Le résultat est un disque sensiblement différent : plus acoustique, plus folk, débarrassé de ses éléments les plus rock. C’est cette version-là qui a marqué la génération américaine, et notamment Brian Wilson, dont la réaction à Rubber Soul déclenchera Pet Sounds.

Or, dans les deux configurations, « Run for Your Life » conserve sa place de dernière plage. Capitol a retiré « If I Needed Someone » mais conservé « Run for Your Life ». La chanson que Lennon détestait a donc traversé l’Atlantique sans jamais être menacée de coupe.

Jamais jouée sur scène

Les Beatles n’ont jamais interprété « Run for Your Life » en concert.

Ce n’est pas un ostracisme : le répertoire scénique de 1965-1966 était extrêmement restreint et faisait la part belle aux singles.

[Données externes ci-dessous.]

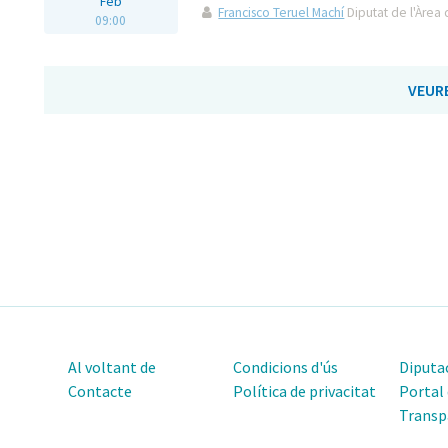
Feb
Francisco Teruel Machí
Diputat de l'Àrea 
09:00
VEUR
Al voltant de
Condicions d'ús
Diputac
Contacte
Política de privacitat
Portal
Transp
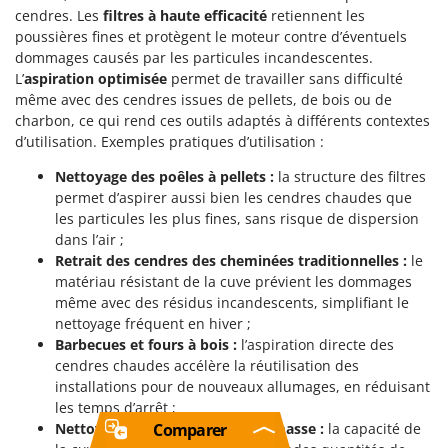
cendres. Les
filtres à haute efficacité
retiennent les
poussières fines et protègent le moteur contre d’éventuels
dommages causés par les particules incandescentes.
L’
aspiration optimisée
permet de travailler sans difficulté
même avec des cendres issues de pellets, de bois ou de
charbon, ce qui rend ces outils adaptés à différents contextes
d’utilisation. Exemples pratiques d’utilisation :
Nettoyage des poêles à pellets :
la structure des filtres
permet d’aspirer aussi bien les cendres chaudes que
les particules les plus fines, sans risque de dispersion
dans l’air ;
Retrait des cendres des cheminées traditionnelles :
le
matériau résistant de la cuve prévient les dommages
même avec des résidus incandescents, simplifiant le
nettoyage fréquent en hiver ;
Barbecues et fours à bois :
l’aspiration directe des
cendres chaudes accélère la réutilisation des
installations pour de nouveaux allumages, en réduisant
les temps d’arrêt ;
Comparer
Nettoyage des chaudières à biomasse :
la capacité de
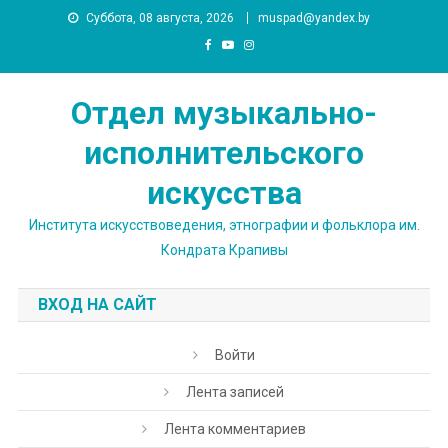
Skip
Суббота, 08 августа, 2026
muspad@yandex.by
to
content
Отдел музыкально-
исполнительского
искусства
Института искусствоведения, этнографии и фольклора им.
Кондрата Крапивы
ВХОД НА САЙТ
Войти
Лента записей
Лента комментариев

Sur les quatorze titres de Rubber Soul, seuls deux ont été joués en tournée — « Nowhere Man » et « If I Needed Someone » — et uniquement lors de la tournée de 1966, la dernière.

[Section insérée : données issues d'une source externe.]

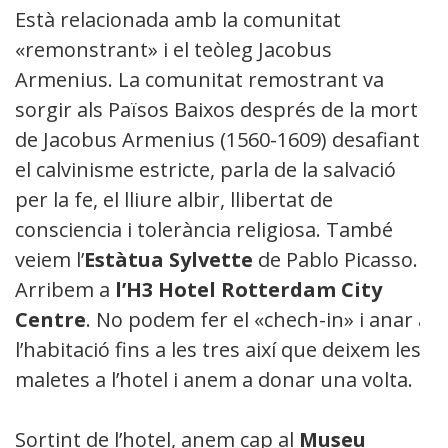
Està relacionada amb la comunitat
«remonstrant» i el teòleg Jacobus
Armenius. La comunitat remostrant va
sorgir als Països Baixos després de la mort
de Jacobus Armenius (1560-1609) desafiant
el calvinisme estricte, parla de la salvació
per la fe, el lliure albir, llibertat de
consciencia i tolerància religiosa. També
veiem l’
Estàtua Sylvette
de Pablo Picasso.
Arribem a
l’H3 Hotel Rotterdam City
Centre
. No podem fer el «chech-in» i anar a
l’habitació fins a les tres així que deixem les
maletes a l’hotel i anem a donar una volta.
Sortint de l’hotel, anem cap al
Museu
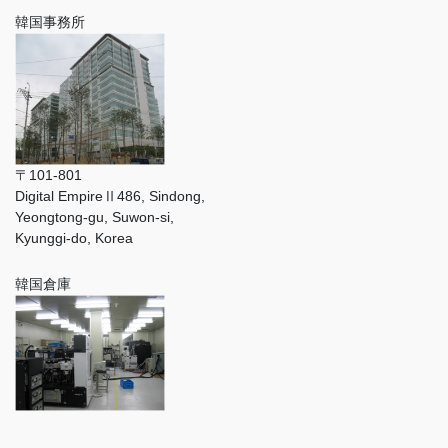
韓国事務所
〒101-801
Digital EmpireⅡ486, Sindong,
Yeongtong-gu, Suwon-si,
Kyunggi-do, Korea
韓国倉庫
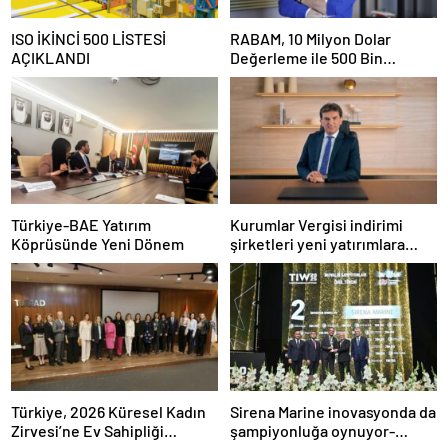
ISO İKİNCİ 500 LİSTESİ
RABAM, 10 Milyon Dolar
AÇIKLANDI
Değerleme ile 500 Bin
Dolarlık Yatırım Aldı
Türkiye-BAE Yatırım
Kurumlar Vergisi indirimi
Köprüsünde Yeni Dönem
şirketleri yeni yatırımlara
yönlendirecek
Türkiye, 2026 Küresel Kadın
Sirena Marine inovasyonda da
Zirvesi’ne Ev Sahipliği
şampiyonluğa oynuyor-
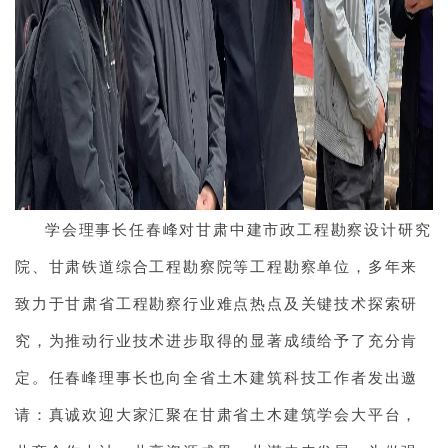
学会理事长任春峰对甘肃中建市政工程勘察设计研究
院、甘肃铁道综合工程勘察院等工程勘察单位，多年来
致力于甘肃省工程勘察行业难点热点及关键技术探索研
究，为推动行业技术进步取得的显著成绩给予了充分肯
定。任春峰理事长也向全省土木建筑科技工作者发出邀
请：真诚欢迎大家汇聚在甘肃省土木建筑学会大平台，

Il n’en reste pas moins que l’image aurait été frappante : les Beatles chantant cette chanson-là devant des stades remplis d’adolescentes. Que cela ne se soit jamais produit relève sans doute de la chance plus que du calcul.

Le morceau n’a pas davantage été enregistré pour la BBC — les sessions radio du groupe s’étaient interrompues avant les séances de Rubber Soul — ni retenu dans aucun film du groupe.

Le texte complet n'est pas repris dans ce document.